Me couvrant la bouche avant que je ne pusse achever ma phrase, il demeurait totalement impassible.

C'était peut-être précisément en tant que tel qu'il comprenait parfaitement à quel point son propre corps hurlait sous l'usure.

Et même conscient de cela, il refusait catégoriquement de démissionner de son poste de Mage en chef.

« Si telle est votre décision… »

« Eh bien ? Que me demandes-tu exactement ? De vivre ? Souhaites-tu que je prolonge ma souffrance ? »

Face à ce ton railleur, je m'interdis de répondre instinctivement et scellai mes lèvres.

« Tu n'y verras peut-être rien car tu es en bonne santé, mais je fournis déjà un effort considérable juste pour rester en vie, et ça me fait mal. Peut-on réellement appeler bonheur une existence prolongée dans ce corps fragile et incurable ? »

La question d'Ionias restait sans réponse possible pour moi.

Ayant toujours joui d'une parfaite santé sans connaître les maladies graves, je ne pouvais véritablement saisir son ressenti. Même si je feignais la compréhension, ses paroles ne toucheraient sûrement pas Ionias.

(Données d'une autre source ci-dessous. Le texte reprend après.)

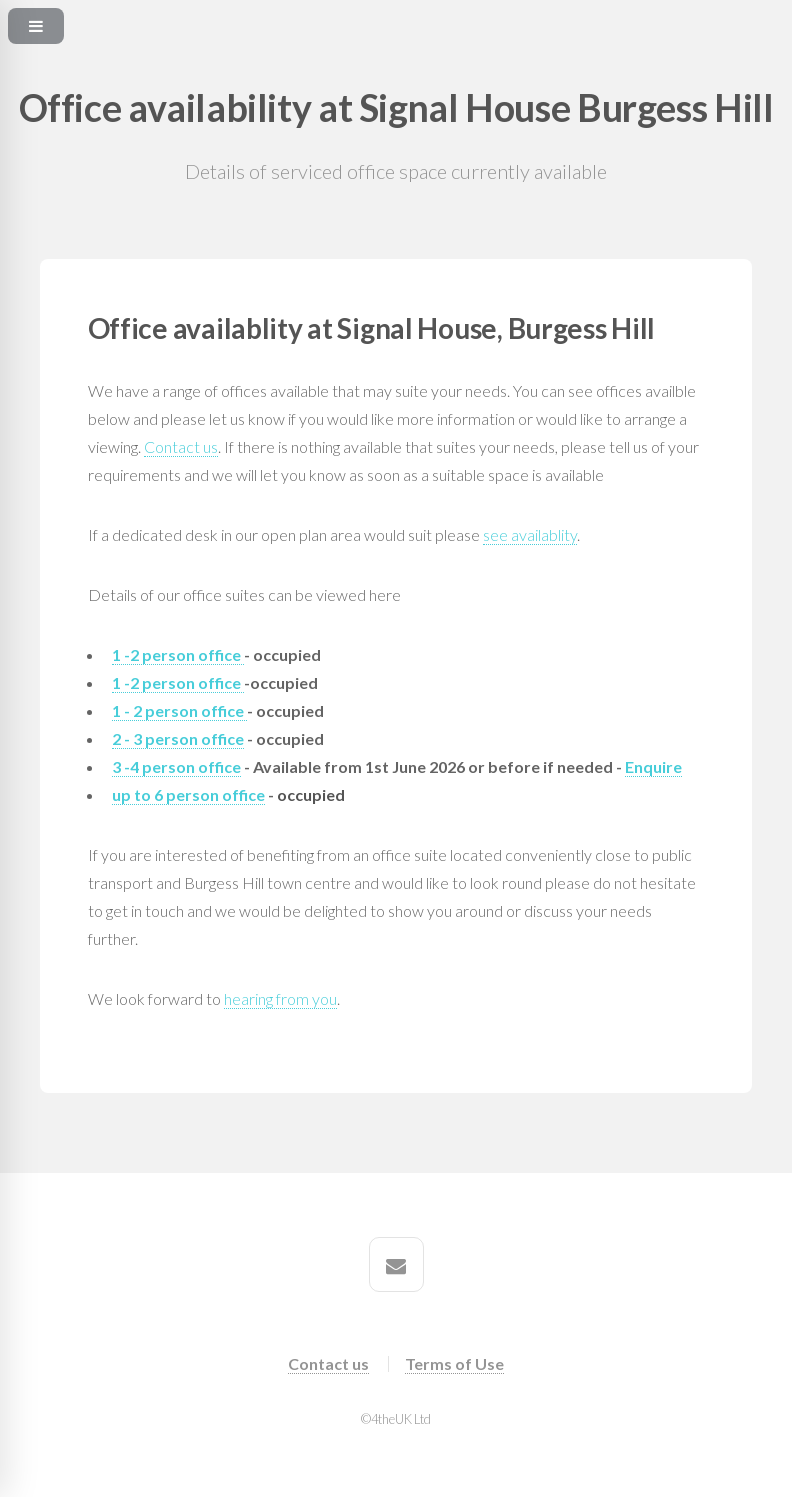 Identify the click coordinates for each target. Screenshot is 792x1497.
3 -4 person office (176, 766)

Démissionner pourrait légèrement améliorer sa situation, mais il ne deviendrait pas pour autant sain, étant à l'origine déjà fragile. Comme il le disait, changer de perspective ne ferait que retarder sa mort, allongeant artificiellement sa douleur.

« Te maintenir en vie ne te rapportera rien. Au contraire, ma disparition rapide te permettrait d'occuper le poste envié. Ah oui, félicitations pour ta promotion en classe spéciale, c'est parfait. »

Mon cœur se serra face à son sourire cynique prononçant ces félicitations hypocrites.

Ses mots ne me blessaient pas personnellement ; c'était le fait qu'il partît du principe de sa propre mort qui m'oppressait.

« Si je meurs, tu pourras atteindre un rang prestigieux parmi les mages et servir de près ma sœur. Qu'est-ce qui ne va pas là-dedans ? »

« Je ne souhaite nullement votre mort. »

« Il faut que je te dise explicitement que je désire mourir ? C'est bien moi, en personne, qui le veux. Vouloir nous sauver sans tenir compte de notre volonté réelle relève d'un orgueil insolent. On pourrait presque qualifier ça d'égoïsme. »

« …… Néanmoins… »

« Je te l'ai déjà dit, tu es un hypocrate. Tu fais cela par bonté d'âme, j'imagine, mais c'est insupportable pour moi… Penses-tu avoir le droit de décider pour moi ce qui constituera mon bonheur ? »

Sans doute avait-il raison.

Chaque individu possède sa propre définition du bonheur et nul n'a le droit de l'imposer. Je ne pouvais empêcher Ionias de trouver sa sérénité dans la mort.

── Pourtant, cette sérénité convenait-elle réellement à celui-ci ?

C'était une conception du bonheur née de l'accablement. S'il n'avait porté aucune chaîne et joui d'une santé robuste, une telle conclusion ne se serait jamais imposée à lui.

Même conscient du futile de mes arguments et incapable de les formuler clairement, je ne pouvais m'empêcher de penser ainsi.

« Nous ne partagerons jamais la même vision des choses. …… Tout ceci arrive trop tard. »

Souhaitant clore la conversation, Ionias fit un geste de la main pour écarter mon interlocution et me lança un regard las.

Loin d'être un proche et ne possédant aucun talent rhétorique, je ne pus ajouter un mot. Je me contentai d'adresser une révérence et quittai le bureau du Mage en chef.